All over the world, speaking English is considered a useful skill. But not for Yuna , a Malaysian singer who found her English-language skills were virtually useless as she became a top artist in her home country.
Born Yunalis Zarai in Alor Setar, Malaysia, the singer/songwriter wrote her first English song at 19 after viewing a YouTube clip of a Feist show. Performing while she attended law school, Yuna wrote mostly in English, but her Malay material proved more successful-her biggest hit, "Dan Sebenarnya," racked up millions of hits on YouTube and won a Malaysian people's choice award for best song.
"In my final year of law school, everything became real," she recalls. "Malaysian TV shows wanted me to perform big concerts. So, after graduating, I decided to go for it. I didn't think I'd be a good lawyer anyway."
While her profile skyrocketed in Malaysia in 2010, however, her English-language songs were falling on deaf ears. Though English is the second language of Malaysia, only a niche market exists for local English music. "We already have music from America," she says. "But I had at least 30 songs in English, and I didn't know what to do with them."
The solution was clear: Yuna had to travel to America.
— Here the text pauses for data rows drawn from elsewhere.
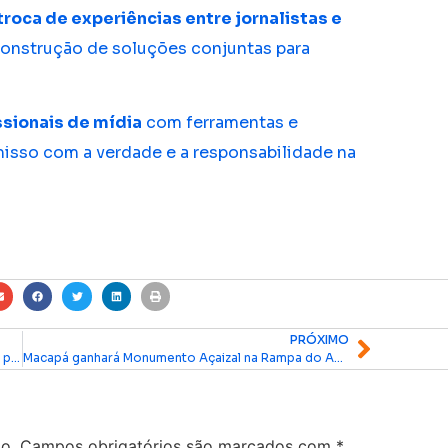
troca de experiências entre jornalistas e
 construção de soluções conjuntas para
ssionais de mídia
com ferramentas e
sso com a verdade e a responsabilidade na
PRÓXIMO
Fecomércio Amapá firma parceria com prefeituras para fortalecer turismo
Macapá ganhará Monumento Açaizal na Rampa do Açaí em homenagem à cultura e economia local
o.
Campos obrigatórios são marcados com
*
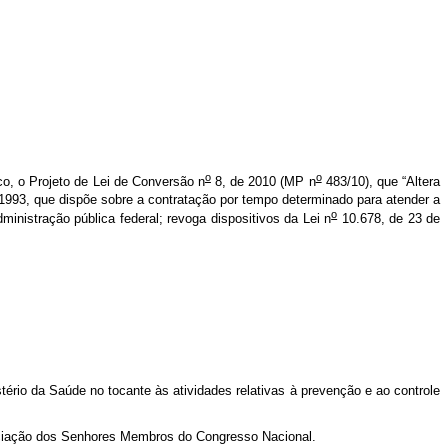
o
o
ico, o Projeto de Lei de Conversão n
8, de 2010 (MP n
483/10), que “Altera
1993, que dispõe sobre a contratação por tempo determinado para atender a
o
inistração pública federal; revoga dispositivos da Lei n
10.678, de 23 de
ério da Saúde no tocante às atividades relativas à prevenção e ao controle
reciação dos Senhores Membros do Congresso Nacional.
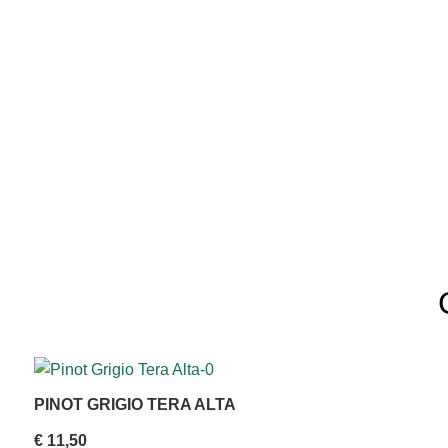
PINOT GRIGIO TERA ALTA
€
11,50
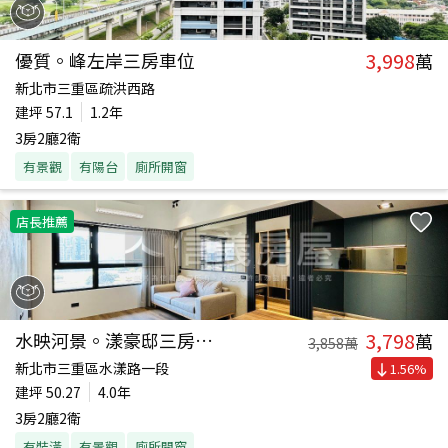
3,998
優質。峰左岸三房車位
萬
新北市三重區疏洪西路
建坪
57.1
1.2年
3房2廳2衛
有景觀
有陽台
廁所開窗
店長推薦
3,798
水映河景。漾豪邸三房車位
萬
3,858
萬
新北市三重區水漾路一段
1.56
%
建坪
50.27
4.0年
3房2廳2衛
有裝潢
有景觀
廁所開窗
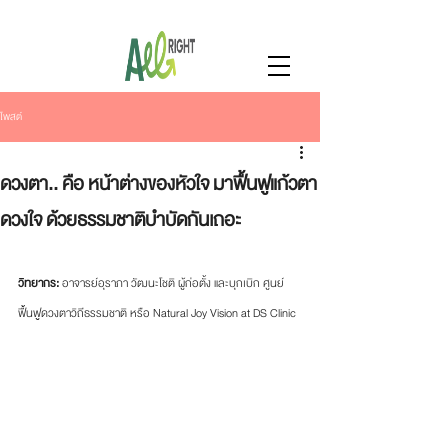
โพสต์
ดวงตา.. คือ หน้าต่างของหัวใจ มาฟื้นฟูแก้วตา
ดวงใจ ด้วยธรรมชาติบำบัดกันเถอะ
วิทยากร: 
อาจารย์อุราภา วัฒนะโชติ ผู้ก่อตั้ง และบุกเบิก ศูนย์
ฟื้นฟูดวงตาวิถีธรรมชาติ หรือ Natural Joy Vision at DS Clinic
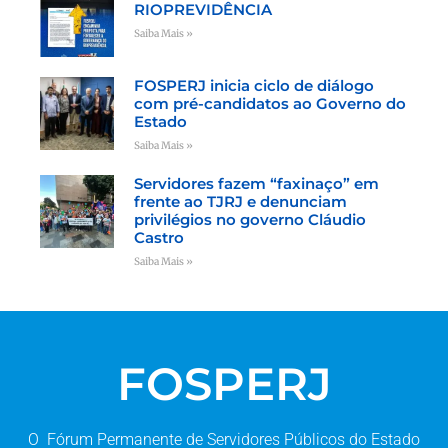
RIOPREVIDÊNCIA
Saiba Mais »
FOSPERJ inicia ciclo de diálogo
com pré-candidatos ao Governo do
Estado
Saiba Mais »
Servidores fazem “faxinaço” em
frente ao TJRJ e denunciam
privilégios no governo Cláudio
Castro
Saiba Mais »
FOSPERJ
O Fórum Permanente de Servidores Públicos do Estado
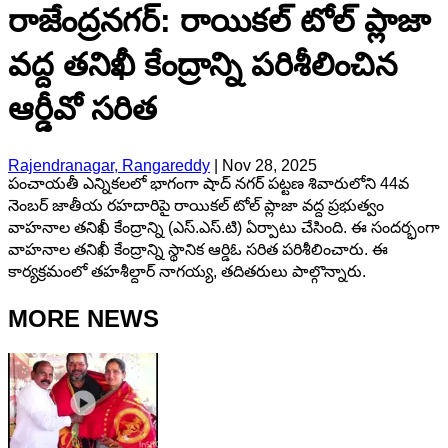
రాజేంద్రనగర్: రాయికల్ టోల్ ప్లాజా
వద్ద తనిఖీ కేంద్రాన్ని పరిశీలించిన
ఆర్డీవో సరిత
Rajendranagar, Rangareddy
|
Nov 28, 2025
పంచాయతీ ఎన్నికలలో భాగంగా షాద్ నగర్ పట్టణ శివారులోని 44వ
నెంబర్ జాతీయ రహదారిపై రాయికల్ టోల్ ప్లాజా వద్ద ప్రభుత్వం
వాహనాల తనిఖీ కేంద్రాన్ని (ఎస్.ఎస్.టి) ఏర్పాటు చేసింది. ఈ సందర్భంగా
వాహనాల తనిఖీ కేంద్రాన్ని స్థానిక ఆర్డిఓ సరిత పరిశీలించారు. ఈ
కార్యక్రమంలో తహశీల్దార్ నాగయ్య, తదితరులు పాల్గొన్నారు.
MORE NEWS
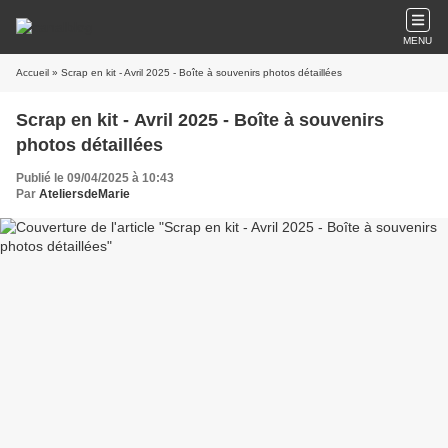
MENU
Accueil
» Scrap en kit - Avril 2025 - Boîte à souvenirs photos détaillées
Scrap en kit - Avril 2025 - Boîte à souvenirs
photos détaillées
Publié le 09/04/2025 à 10:43
Par
AteliersdeMarie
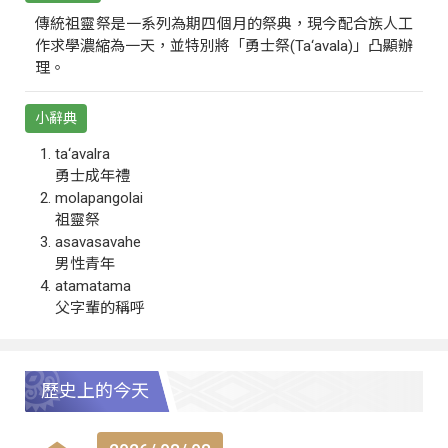
傳統祖靈祭是一系列為期四個月的祭典，現今配合族人工
作求學濃縮為一天，並特別將「勇士祭(Ta‘avala)」凸顯辦
理。
小辭典
ta‘avalra
勇士成年禮
molapangolai
祖靈祭
asavasavahe
男性青年
atamatama
父字輩的稱呼
歷史上的今天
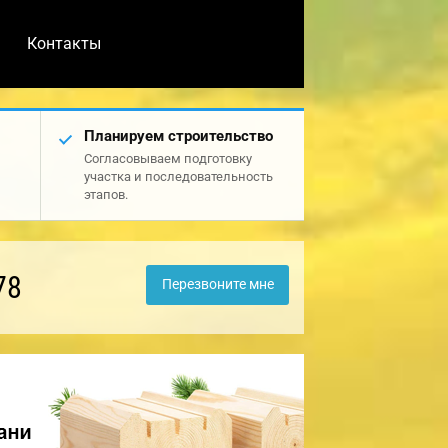
Контакты
Планируем строительство
Согласовываем подготовку
участка и последовательность
этапов.
78
Перезвоните мне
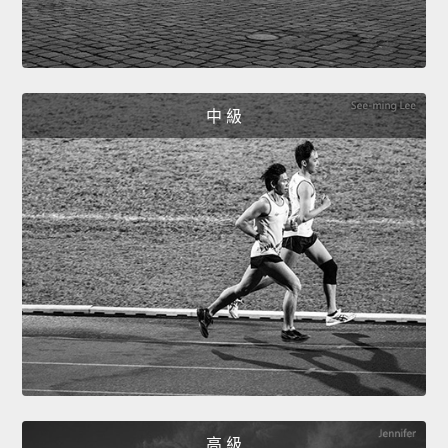
中 級
高 級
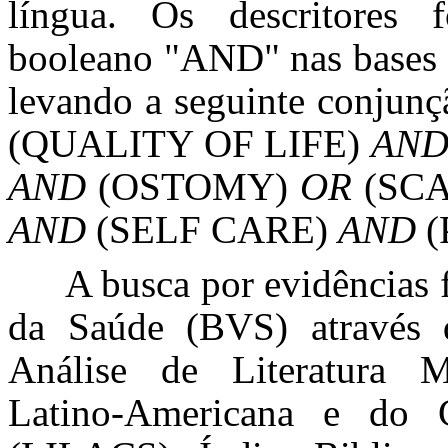
língua.
Os descritores 
booleano "AND" nas bases 
levando a seguinte conjun
(QUALITY OF LIFE)
AN
AND
(OSTOMY)
OR
(SC
AND
(SELF CARE)
AND
(
A busca por evidências f
da Saúde (BVS) através 
Análise de Literatura 
Latino-Americana e do 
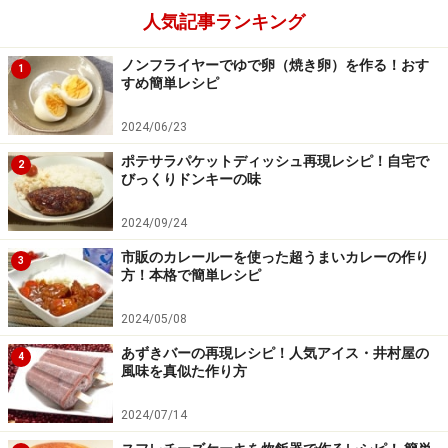
人気記事ランキング
ノンフライヤーでゆで卵（焼き卵）を作る！おす
1
すめ簡単レシピ
2024/06/23
ポテサラパケットディッシュ再現レシピ！自宅で
2
びっくりドンキーの味
2024/09/24
市販のカレールーを使った超うまいカレーの作り
3
方！本格で簡単レシピ
2024/05/08
あずきバーの再現レシピ！人気アイス・井村屋の
4
風味を真似た作り方
2024/07/14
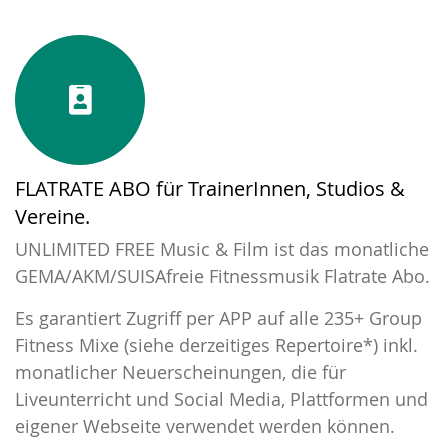
FLATRATE ABO für TrainerInnen, Studios &
Vereine.
UNLIMITED FREE Music & Film ist das monatliche
GEMA/AKM/SUISAfreie Fitnessmusik Flatrate Abo.
Es garantiert Zugriff per APP auf alle 235+ Group
Fitness Mixe (
siehe derzeitiges Repertoire*
) inkl.
monatlicher Neuerscheinungen, die für
Liveunterricht und Social Media, Plattformen und
eigener Webseite verwendet werden können.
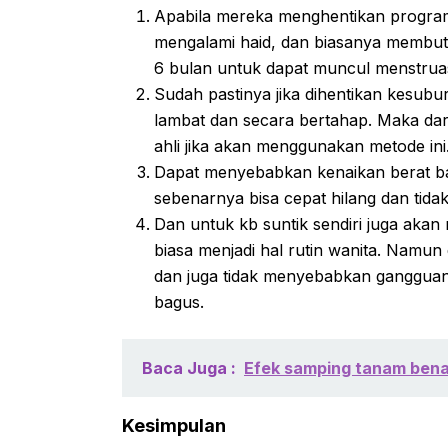
Apabila mereka menghentikan program
mengalami haid, dan biasanya membut
6 bulan untuk dapat muncul menstruas
Sudah pastinya jika dihentikan kesub
lambat dan secara bertahap. Maka dar
ahli jika akan menggunakan metode ini
Dapat menyebabkan kenaikan berat bad
sebenarnya bisa cepat hilang dan tida
Dan untuk kb suntik sendiri juga aka
biasa menjadi hal rutin wanita. Namun
dan juga tidak menyebabkan gangguan 
bagus.
Baca Juga :
Efek samping tanam benang
Kesimpulan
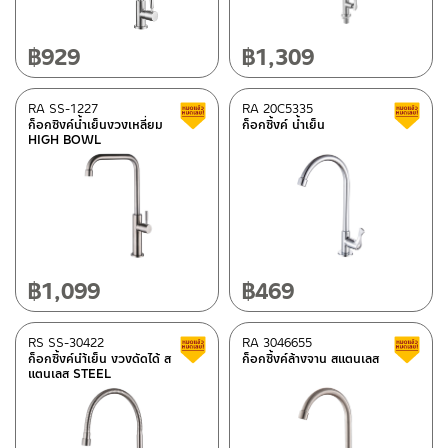
฿
929
฿
1,309
RA SS-1227
RA 20C5335
สินค้าลดราคา เคลียร์สต็อก
ก็อกซิงค์น้ำเย็นงวงเหลี่ยม
ก็อกซิ้งค์ น้ำเย็น
HIGH BOWL
฿
1,099
฿
469
RS SS-30422
RA 3046655
สินค้าลดราคา เคลียร์สต็อก
ก็อกซิ้งค์นำ้เย็น งวงดัดได้ ส
ก็อกซิ้งค์ล้างจาน สแตนเลส
แตนเลส STEEL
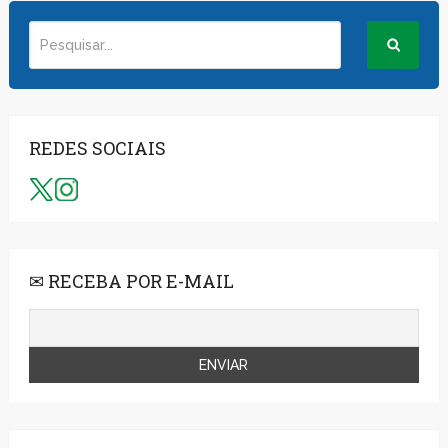
REDES SOCIAIS
✉ RECEBA POR E-MAIL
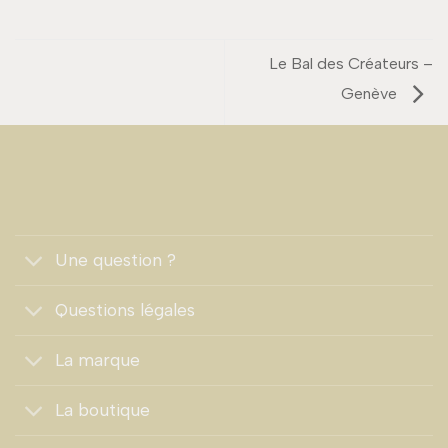
Le Bal des Créateurs –
Genève
Une question ?
Questions légales
La marque
La boutique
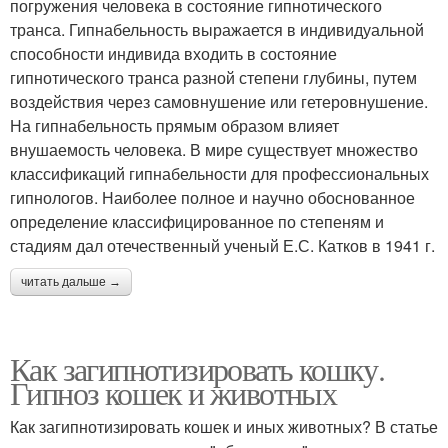
погружения человека в состояние гипнотического
транса. Гипнабельность выражается в индивидуальной
способности индивида входить в состояние
гипнотического транса разной степени глубины, путем
воздействия через самовнушение или гетеровнушение.
На гипнабельность прямым образом влияет
внушаемость человека. В мире существует множество
классификаций гипнабельности для профессиональных
гипнологов. Наиболее полное и научно обоснованное
определение классифицированное по степеням и
стадиям дал отечественный ученый Е.С. Катков в 1941 г.
читать дальше →
Как загипнотизировать кошку.
Гипноз кошек и животных
Как загипнотизировать кошек и иных животных? В статье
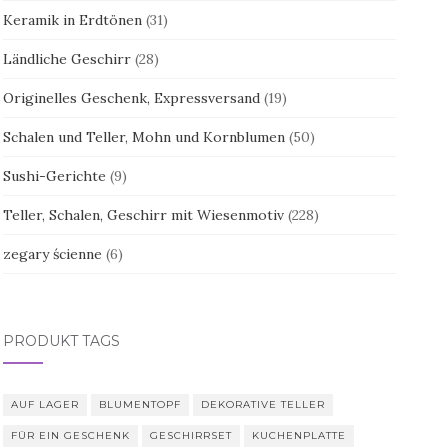
Keramik in Erdtönen
(31)
Ländliche Geschirr
(28)
Originelles Geschenk, Expressversand
(19)
Schalen und Teller, Mohn und Kornblumen
(50)
Sushi-Gerichte
(9)
Teller, Schalen, Geschirr mit Wiesenmotiv
(228)
zegary ścienne
(6)
PRODUKT TAGS
AUF LAGER
BLUMENTOPF
DEKORATIVE TELLER
FÜR EIN GESCHENK
GESCHIRRSET
KUCHENPLATTE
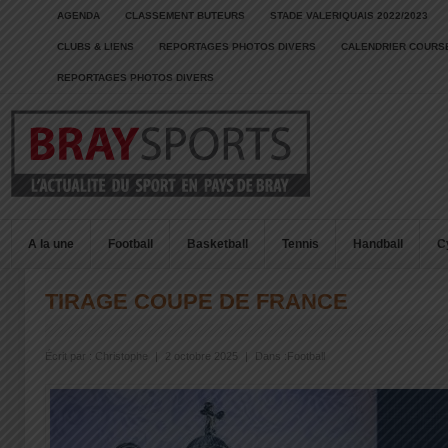
AGENDA
CLASSEMENT BUTEURS
STADE VALERIQUAIS 2022/2023
CLUBS & LIENS
REPORTAGES PHOTOS DIVERS
CALENDRIER COURSE
REPORTAGES PHOTOS DIVERS
A la une
Football
Basketball
Tennis
Handball
C
TIRAGE COUPE DE FRANCE
Écrit par :
Christophe
|
2 octobre 2025
|
Dans :
Football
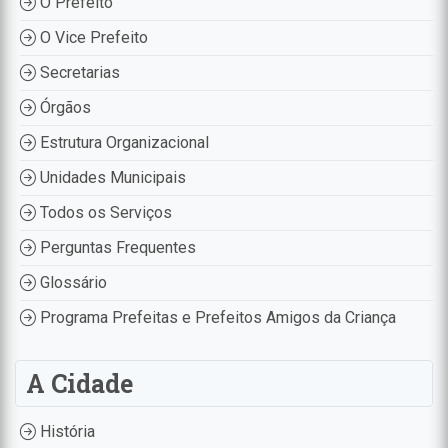
O Prefeito
O Vice Prefeito
Secretarias
Órgãos
Estrutura Organizacional
Unidades Municipais
Todos os Serviços
Perguntas Frequentes
Glossário
Programa Prefeitas e Prefeitos Amigos da Criança
A Cidade
História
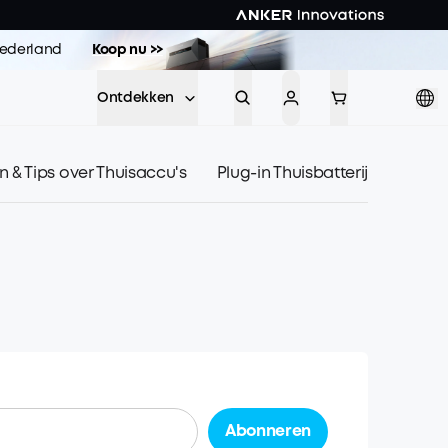
 Nederland
Koop nu >>
Ontdekken
en & Tips over Thuisaccu's
Plug-in Thuisbatterij
Abonneren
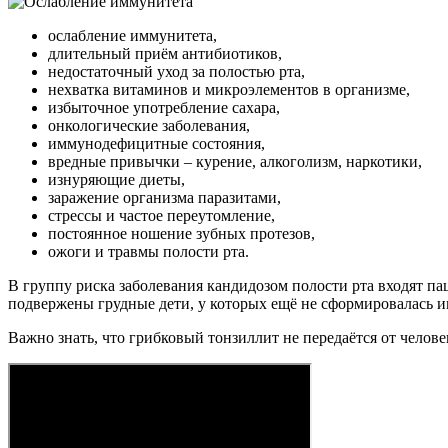
ослабление иммунитета,
длительный приём антибиотиков,
недостаточный уход за полостью рта,
нехватка витаминов и микроэлементов в организме,
избыточное употребление сахара,
онкологические заболевания,
иммунодефицитные состояния,
вредные привычки – курение, алкоголизм, наркотики,
изнуряющие диеты,
заражение организма паразитами,
стрессы и частое переутомление,
постоянное ношение зубных протезов,
ожоги и травмы полости рта.
В группу риска заболевания кандидозом полости рта входят 
подвержены грудные дети, у которых ещё не сформировалась и
Важно знать, что грибковый тонзиллит не передаётся от челове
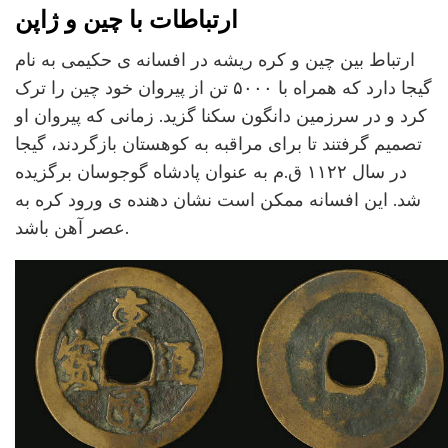
ارتباطات با چین و ژاپن
ارتباط بین چین و کره ریشه در افسانه ی حکیمی به نام
گیجا دارد که همراه با ۵۰۰۰ تن از پیروان خود چین را ترک
کرد و در سرزمین دانگون سکنا گزید. زمانی که پیروان او
تصمیم گرفتند تا برای مراقبه به کوهستان بازگردند، گیجا
در سال ۱۱۲۲ ق.م به عنوان پادشاه گوجوسان برگزیده
شد. این افسانه ممکن است نشان دهنده ی ورود کره به
عصر آهن باشد.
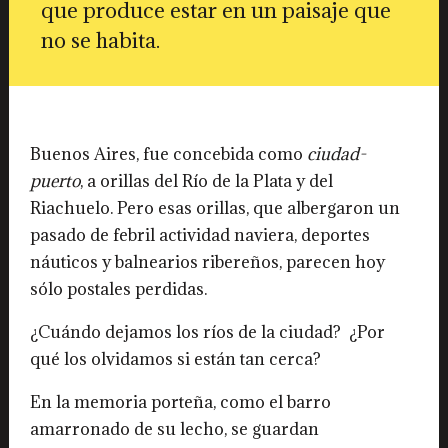
que produce estar en un paisaje que
no se habita.
Buenos Aires, fue concebida como
ciudad-
puerto
, a orillas del Río de la Plata y del
Riachuelo. Pero esas orillas, que albergaron un
pasado de febril actividad naviera, deportes
náuticos y balnearios ribereños, parecen hoy
sólo postales perdidas.
¿Cuándo dejamos los ríos de la ciudad? ¿Por
qué los olvidamos si están tan cerca?
En la memoria porteña, como el barro
amarronado de su lecho, se guardan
Two years after she arrived stateside, Yuna's self-titled debut of breezy, trip-hop pop will be released April 24 on Fader Label, distributed by RED and with tracks produced by Pharrell Williams .
How did a Malaysian folk singer meet up with Williams? It started with an email. Ben Willis of management firm Indie-Pop contacted Yuna in 2009 to set up a meeting after seeing her clips online. "It was so weird," Yuna says. "I'm this kid from Malaysia, and this guy was introducing himself to me with these long emails, asking to bring me to L.A."
Yuna waited for six months before writing back. In the meantime, Willis had decided to fly to Asia and meet Yuna himself. As a result of the meeting, Yuna was compelled to fly to Los Angeles. After shopping for a label, Yuna signed with the Fader imprint in early 2011 and quickly released her Decorate EP.
"We bring a lot to our campaigns, so anything on the label gets really scrutinized," label co-founder Rob Stone says. Fader Label's roster is small but noteworthy, including such taste-making records as Matt & Kim's Grand and Neon Indian's Psychic Chasms.
While Yuna was recording her full-length album in 2011, Fader contacted Williams and asked that he spend some studio time with Yuna. Scheduled for just two days, the duo worked together for nearly a week, creating some of the album's best tracks, including the Sade-like first single, "Live Your Life."
Performing in a traditional Muslim hijab head covering, Yuna presents a global twist on the recent crop of rising female superstars, and her new music is a sonic boost from the beautiful but bare-bones "Dan Sebenarnya." "Music has to change," she says. "I don't want to stay the same forever. I can't."